Putin Won't Force Lukashenka to Agree to Anschluss as That Wouldn’t Serve Kremlin’s Interests, Samorukov Says


Paul Goble

            Staunton, December 10 – Despite all the leverage he supposedly has, Vladimir Putin has signally failed to extract the concessions from Belarusian President Alyaksandr Lukashenka that would allow the Kremlin leader to proclaim victory in his drive to create a new union state and thus put in place the basis for his continuation in office after 2024, Maksim Samorukov says.

            Belarusians who oppose such an Anschluss are jubilant, Putin’s opponents are pleased, and Putin’s supporters are concerned that the outcome they expected in Sochi did not occur (svoboda.org/a/30314449.html). But Moscow Carnegie Center scholar argues no one should have been entirely surprised (carnegie.ru/commentary/80528).

            That is because, Samorukov argues, “the strength of Lukashenka’s position is based not on his personal connections with Russian leaders but on the geopolitical ambitions of Russia.” (emphasis supplied) As long as Moscow hopes to attract other former Soviet republics, it needs Lukashenka as “an example of those goods which union with Russia gives.”

            And in fact, he continues, while there has been a strengthening of Russian control over Belarus via Moscow’s use of energy resources, this development has “moved so slowly that it is clearly lagging behind the tempos of Belarusian emancipation from Russia,” something that is not always recognized or acknowledged.

            In the latest of what seem to be countless meetings between Lukashenka and Russian leaders, the two sides agreed on just two road maps toward a union state. “It might seem that the master of maneuver, Lukashenka, again outplayed everyone and turned aside Russian demands for real integration with the help of delays and empty promises.”

            But in fact, Putin isn’t prepared to push Lukashenka to the point of the latter’s losing control of the situation, even though it sometimes seems that Putin is leaving Lukashenka with ever less room for maneuver with each passing crisis between the two, a development that seems to occur ever two to three years.

            While Moscow has secured Gazprom’s complete control of pipelines through Belarus to Europe, this move hasn’t cost Belarus its sovereignty.  While it has gotten Minsk to join the Eurasian Economic Community, that institution is less than meets the eye.

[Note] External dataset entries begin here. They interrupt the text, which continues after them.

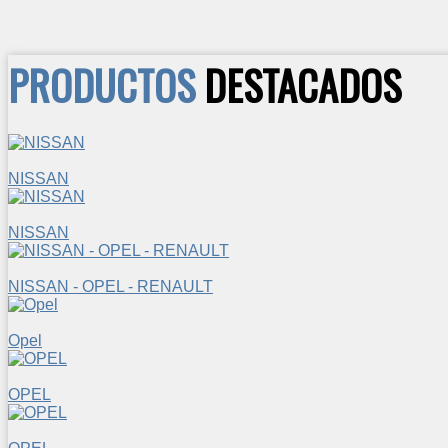
PRODUCTOS
DESTACADOS
NISSAN
NISSAN
NISSAN - OPEL - RENAULT
Opel
OPEL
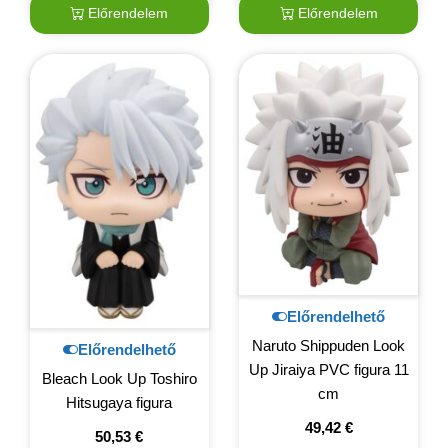
Előrendelem
Előrendelem
Előrendelhető
Naruto Shippuden Look
Előrendelhető
Up Jiraiya PVC figura 11
Bleach Look Up Toshiro
cm
Hitsugaya figura
49,42
€
50,53
€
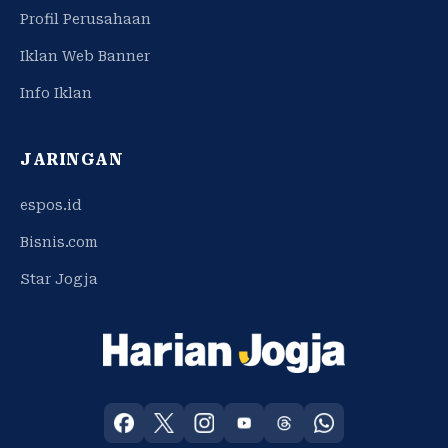
Profil Perusahaan
Iklan Web Banner
Info Iklan
JARINGAN
espos.id
Bisnis.com
Star Jogja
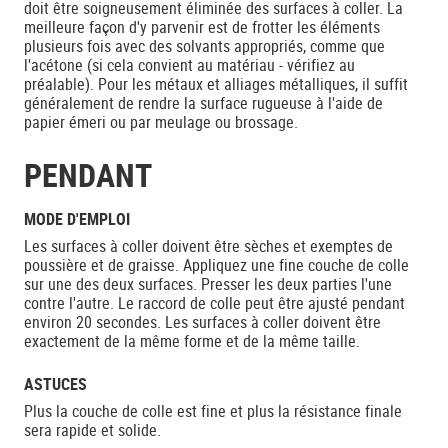
doit être soigneusement éliminée des surfaces à coller. La
meilleure façon d'y parvenir est de frotter les éléments
plusieurs fois avec des solvants appropriés, comme que
l'acétone (si cela convient au matériau - vérifiez au
préalable). Pour les métaux et alliages métalliques, il suffit
généralement de rendre la surface rugueuse à l'aide de
papier émeri ou par meulage ou brossage.
PENDANT
MODE D'EMPLOI
Les surfaces à coller doivent être sèches et exemptes de
poussière et de graisse. Appliquez une fine couche de colle
sur une des deux surfaces. Presser les deux parties l'une
contre l'autre. Le raccord de colle peut être ajusté pendant
environ 20 secondes. Les surfaces à coller doivent être
exactement de la même forme et de la même taille.
ASTUCES
Plus la couche de colle est fine et plus la résistance finale
sera rapide et solide.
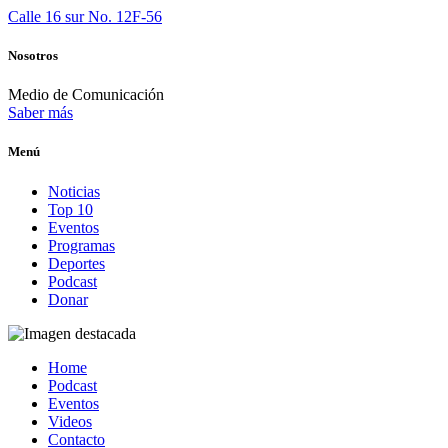
Calle 16 sur No. 12F-56
Nosotros
Medio de Comunicación
Saber más
Menú
Noticias
Top 10
Eventos
Programas
Deportes
Podcast
Donar
Home
Podcast
Eventos
Videos
Contacto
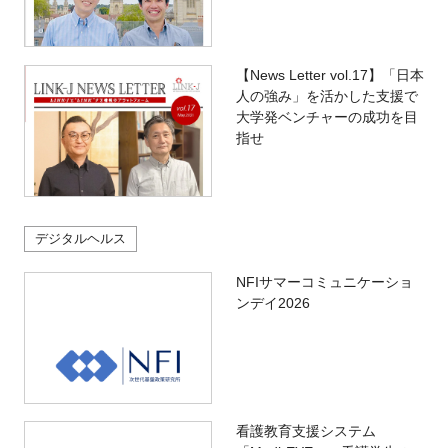
【News Letter vol.17】「日本
人の強み」を活かした支援で
大学発ベンチャーの成功を目
指せ
デジタルヘルス
NFIサマーコミュニケーショ
ンデイ2026
看護教育支援システム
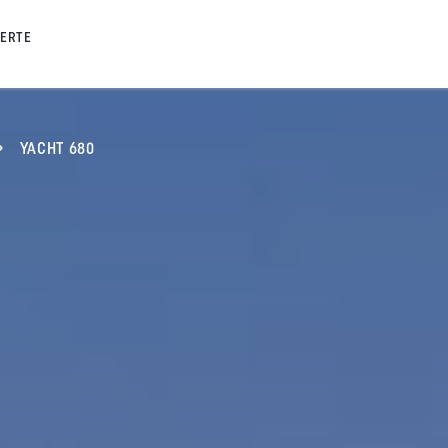
FERTE
YACHT 680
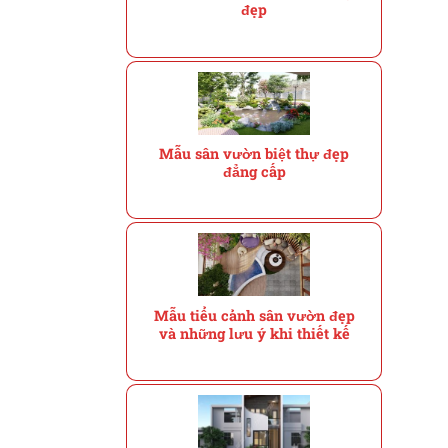
đẹp
Mẫu sân vườn biệt thự đẹp
đẳng cấp
Mẫu tiểu cảnh sân vườn đẹp
và những lưu ý khi thiết kế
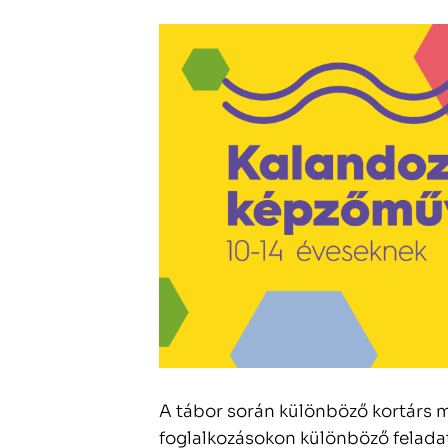
A tábor során különböző kortárs 
foglalkozásokon különböző feladat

And “the remaining results of the many years of Russian pressure are still more meaningless.”

            That Minsk doesn’t have an accord with the EU is not a triumph for Russia, but a reflection of Lukashenka’s unwillingness to modify his regime even in a decorative way to suit the Europeans, Samorukov says.  That Minsk owes Russia so much matters less than it might because Moscow would send more money if the Belarusian regime were in real trouble.

            Meanwhile, as Russian influence has been expanding so slowly, Belarus has moved quickly to emancipate itself from Moscow.  Its economy now sports a large private sector that is ever less connected with and dependent on Russia.  And whatever officials say, “today, the economy of Belarus is hardly what it was at the dawn of integration with Russia in the 1990s.”

            Similar trends have been taking place in Belarusian exports, with ever more of them going other than to Russia, “especially in the IT sector.” And Belarusian society has been changing psychologically however much Lukashenka might like to prevent that from taking place.

            “Today the median age is about 40,” Samorukov says; “and this means that more than half of today’s Belarusians already don’t remember how they lived in one country with Russia and an independent Belarus is taken for granted.” Polls show this: Twenty years ago, almost a third of Belarusians weren’t opposed to uniting with Russia. Now only 10 percent aren’t.”

            Belarusians no longer believe that they must choose between two radical options: between pro-Russian nostalgia for the USSR and “pro-Western ethnic nationalism.”  Now, “there is a third moderate variant – civic nationalism with the defense of their own statehood but without the total transition to the Belarusian language and denial of everything Russian.”

            Consequently and obviously, Samorukov continues, “time is working against the strengthening of Russian control,” and “it is difficult to imagine” that the Kremlin doesn’t understand this. What defines the situation is that the Kremlin views Belarus as “secondary” to its larger goals of attracting other former Soviet republics to its side.

            “The Kremlin has never believed in the strength of civil society,” the analyst says. Therefore, it focuses on leaders not societies. And it believes that all post-Soviet leaders would like to remain in power for as long as Lukashenka has rather than risk being defeated in the next elections as Ukrainian presidents routinely are.

            The Kremlin will thus not push Lukashenka too far and will continue to come to his aid if things get rough, even as it does continue to try to strengthen its hand in Belarus.  That was the case in the crisis years of 2011, 2014, and 2017, Samorukov says; and it will continue after 2024 whether Putin is in power or not.